タカラレーベンは、2021年5月に発表した、2025年3月期までを対象とする中期経営計画において、長期ビジョン「ナショナルブランドの確立」を掲げている。長期ビジョンの実現に向け、7本の柱として「1.コア事業のさらなる拡大」、「2.グループシナジーの最大化」、「3.事業ポートフォリオの最適化」、「4.安定的な財務基盤の確立」、「5.DX推進による生産性の向上と新たなサービスの創出」、「6.ESGへの積極対応」、「7.人材育成とやりがいのある職場環境の構築」を中心軸に据えて、計画を推進しているという。

同社は、7本の柱のうち「人材育成とやりがいのある職場環境の構築」を実現するための取り組みとして、女性活躍推進プロジェクトを発足した。同プロジェクトを通し、全従業員が仕事と子育てを両立した上で、安心して働き続けられる職場環境の構築を目指しているという。

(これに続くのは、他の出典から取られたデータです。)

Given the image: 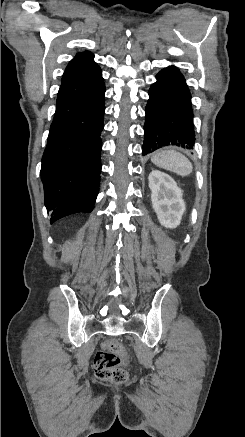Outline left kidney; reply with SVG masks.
<instances>
[{
  "label": "left kidney",
  "instance_id": "left-kidney-1",
  "mask_svg": "<svg viewBox=\"0 0 245 437\" xmlns=\"http://www.w3.org/2000/svg\"><path fill=\"white\" fill-rule=\"evenodd\" d=\"M148 180L152 207L160 224L166 228H176L186 209L183 191L171 176L159 170H152Z\"/></svg>",
  "mask_w": 245,
  "mask_h": 437
}]
</instances>
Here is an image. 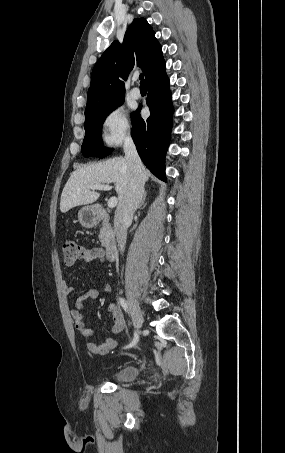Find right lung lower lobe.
<instances>
[{
    "label": "right lung lower lobe",
    "mask_w": 285,
    "mask_h": 453,
    "mask_svg": "<svg viewBox=\"0 0 285 453\" xmlns=\"http://www.w3.org/2000/svg\"><path fill=\"white\" fill-rule=\"evenodd\" d=\"M146 83L149 91L146 101L151 115L143 120L141 107L132 114V138L143 163L157 178L166 181L164 160L170 140L173 106L165 68L152 75Z\"/></svg>",
    "instance_id": "obj_1"
}]
</instances>
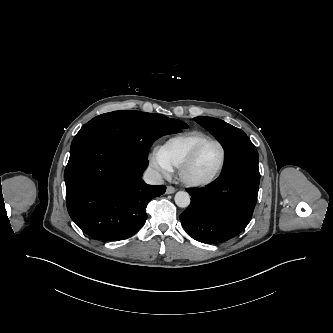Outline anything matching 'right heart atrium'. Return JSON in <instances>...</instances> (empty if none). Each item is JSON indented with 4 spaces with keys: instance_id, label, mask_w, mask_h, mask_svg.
Wrapping results in <instances>:
<instances>
[{
    "instance_id": "d8ad5b80",
    "label": "right heart atrium",
    "mask_w": 333,
    "mask_h": 333,
    "mask_svg": "<svg viewBox=\"0 0 333 333\" xmlns=\"http://www.w3.org/2000/svg\"><path fill=\"white\" fill-rule=\"evenodd\" d=\"M149 164L162 177H169L173 172V167L163 158L159 149L151 151Z\"/></svg>"
}]
</instances>
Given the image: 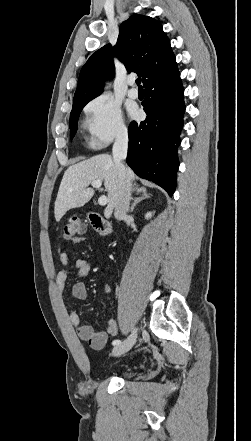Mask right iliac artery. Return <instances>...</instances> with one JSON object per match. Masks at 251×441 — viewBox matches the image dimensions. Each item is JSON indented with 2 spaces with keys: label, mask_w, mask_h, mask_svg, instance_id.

そして今回、その一環として、従業員の「ベビーシッター利用割引制度」を導入した。本制度は、内閣府が個人のキャリア形成を目的に実施する「ベビーシッター派遣事業」の助成を受け、育児を行う同社従業員が、仕事と子育てを両立できるよう支援するもの。内容は以下の通りとなっている。

●補助金額

1回のベビーシッターサービス利用につき、最大4,400円分(2,200円の割引券2枚)を補助

●制度対象者

タカラレーベンの従業員で、対象児童の保護者であり、「配偶者が就労している場合」、もしくは「配偶者の病気入院、ひとり親家庭等によりベビーシッターサービスを利用しなければ就労(職場への復帰を含む)が困難な状況にある場合」のいずれかに該当する者

●対象児童

乳幼児または小学校3年生までの児童(ただし身体障害者手帳または療育手帳の交付を受けている児童の場合は小学校6年生まで)

●利用上限

補助として付与される割引券は、利用料金が1回につき2,200円以上のサービスを対象とする。対象児童1人につき2,200円の割引券を2枚、1家庭につき1ヵ月24枚まで利用可能

同社は、本制度の導入により、従業員が安心して働きやすい環境を整備し、一人ひとりが主体的な働き方を実践できるよう、取り組みを進めていくという。また、今後も長期ビジョンの達成に向け、中期経営計画を推進していく考えだ。

育児によって就労が困難になる場合でも、社内制度によりベビーシッターの利用負担が軽減されれば、従業員にとって働く上で安心できる要素になると考えられる。政府からの助成等を適切に利用しながら、従業員の働きやすさにつながる制度の導入を検討してみてはいかがだろうか。